Theodoros Giannakopoulos edited this page Mar 12, 2020 · 10 revisions

Download

Type the following in your terminal:

git clone https://github.com/tyiannak/pyAudioAnalysis.git

In order to be able to call the pyAudioAnalysis library from any path you need to add the folder that contains it in the ~/.bashrc file. In particular, add a line as the follow in ~/.bashrc:

export PYTHONPATH=$PYTHONPATH:"/home/bla/bla"

(use the exact path where the pyAudioAnalysis folder is contained - without the pyAudioAnalysis name, e.g. if the library is contained in /home/tyiannak/Research/libraries/pyAudioAnalysis, then use /home/tyiannak/Research/libraries in the bashrc file)

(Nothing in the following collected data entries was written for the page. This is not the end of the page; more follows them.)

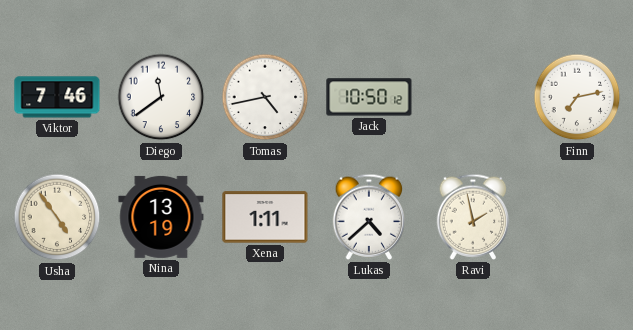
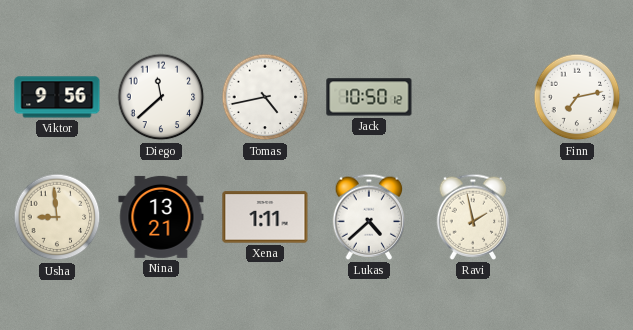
Viktor: 7:46 -> 9:56
Diego: 11:39 -> 11:38
Usha: 4:54 -> 8:59
Nina: 13:19 -> 13:21
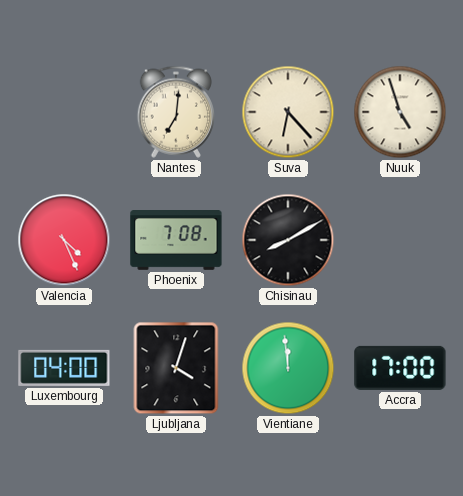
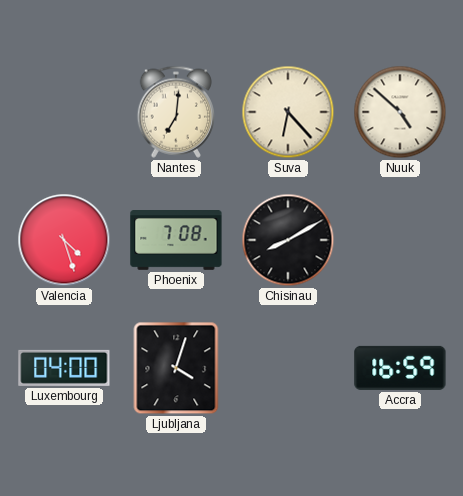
Nuuk: 4:57 -> 4:52
Valencia: 4:26 -> 4:27
Vientiane: 11:59 -> none
Accra: 17:00 -> 16:59
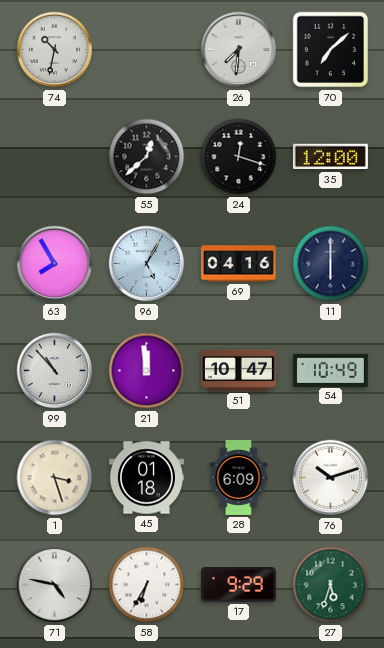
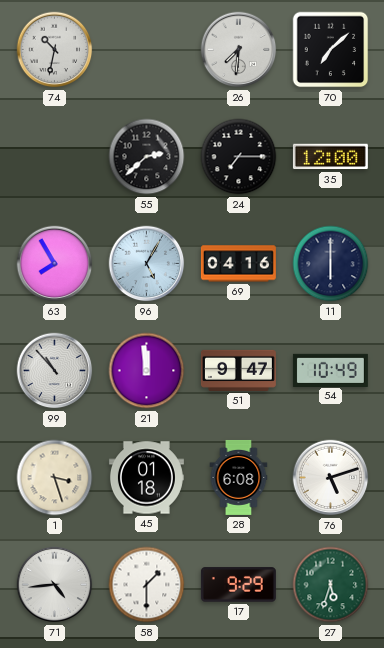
55: 12:38 -> 2:38
24: 12:18 -> 7:15
51: 10:47 -> 9:47
28: 6:09 -> 6:08
76: 10:12 -> 5:12
71: 4:47 -> 4:44
58: 6:35 -> 1:30
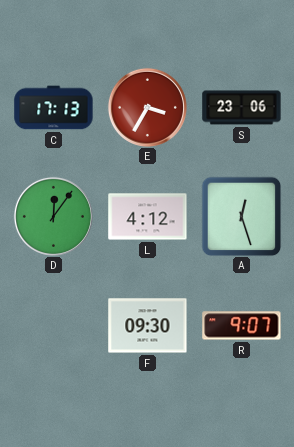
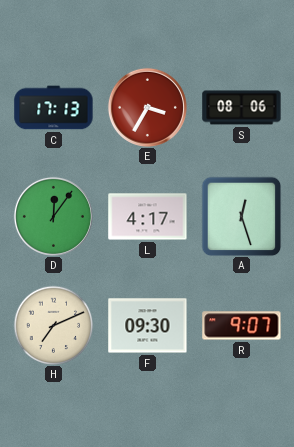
S: 23:06 -> 08:06
L: 4:12 -> 4:17
H: none -> 7:11
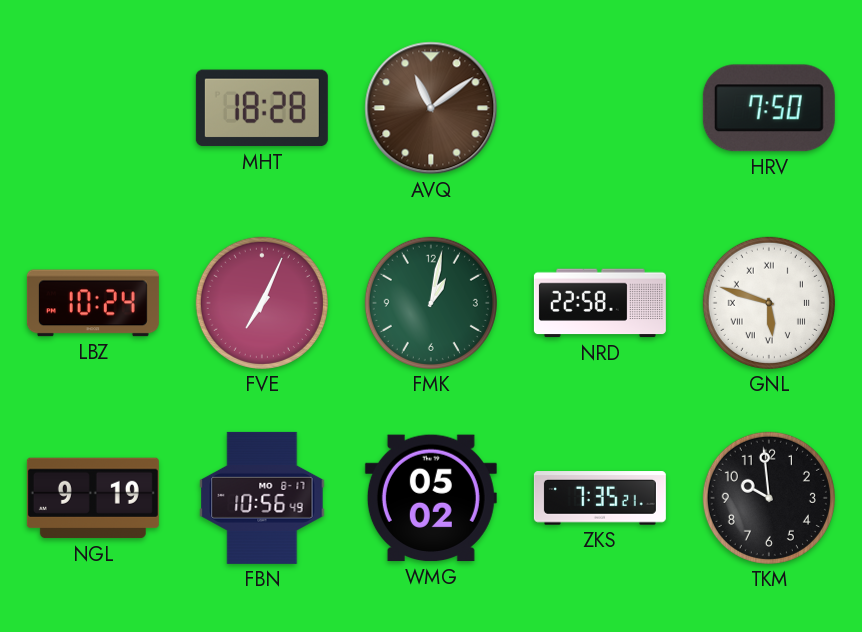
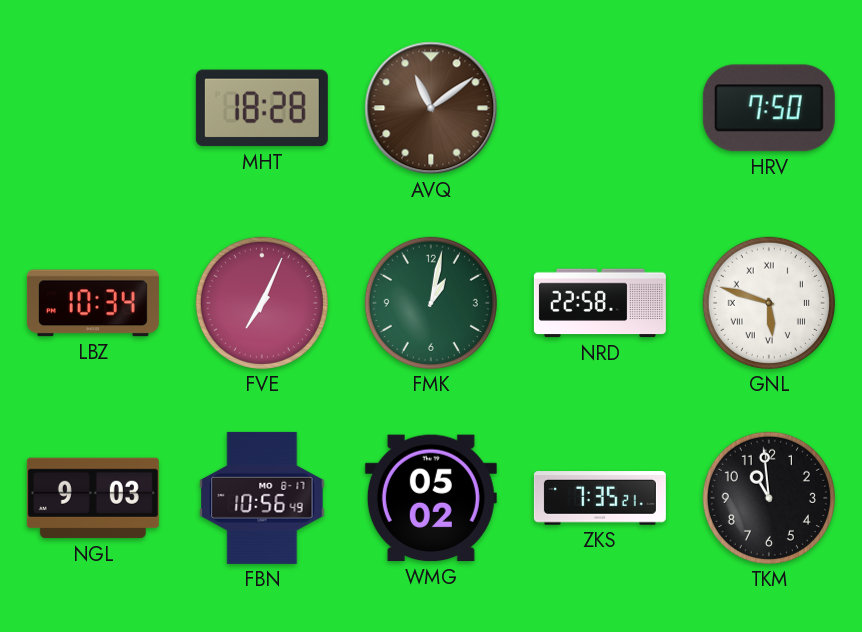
LBZ: 10:24 -> 10:34
NGL: 9:19 -> 9:03
TKM: 9:59 -> 10:59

Then, you need to update the path details:

 source ~/.bashrc

Dependencies

Below you can find a list of library dependencies, along with the Linux commands to install them.

  • NUMPY
pip install numpy
  • MATPLOTLIB
pip install matplotlib
  • SCIPY
pip install scipy  
  • SKLEARN
pip install sklearn 
  • hmmlearn
pip install hmmlearn
  • Simplejson
pip install simplejson
  • eyeD3
pip install eyed3
  • pydub
pip install pydub

General Library Description

The library code is organized in 6 Python files. In particular:

  • audioAnalysis.py: this file implements the command-line interface of the basic functionalities of the library, along with some recording functionalities.

  • ShortTertFeatures.py: this is where all short-term audio feature extraction is implemented. In total, 21 short-term features are computed, while a mid-term windowing technique is also implemented in another file (see MidTermFeatures.py)

  • MidTermFeatures.py: this is where the mid-term windowing technique is implemented, in order to extract statistics of short-term audio features.

  • audioTrainTest.py: this file implements the audio classification prodecures. It contains functions that can be used to train a Support Vector Machine or k-Nearest-Neighbour classifier. Also, wrapper functions and scripts are provided for general training, evaluating and feature normalization issues.

  • audioSegmentation.py: this file implements audio segmentation functionalities, e.g. fixed-sized segment classification and segmentation, speaker diarization, etc.

  • audioBasicIO.py: this file implements some basic audio IO functionalities as well as file convertions

  • audioVisualization.py: the purpose of this set of functions is to produce user-friendly and representative content visualizations

In the data/ folder, some audio sample files are provided, while in the data/models subfolders you will find some pretrained SVM and kNN models for particular classification tasks (e.g. Speech vs Music, Musical Genre Classification, etc).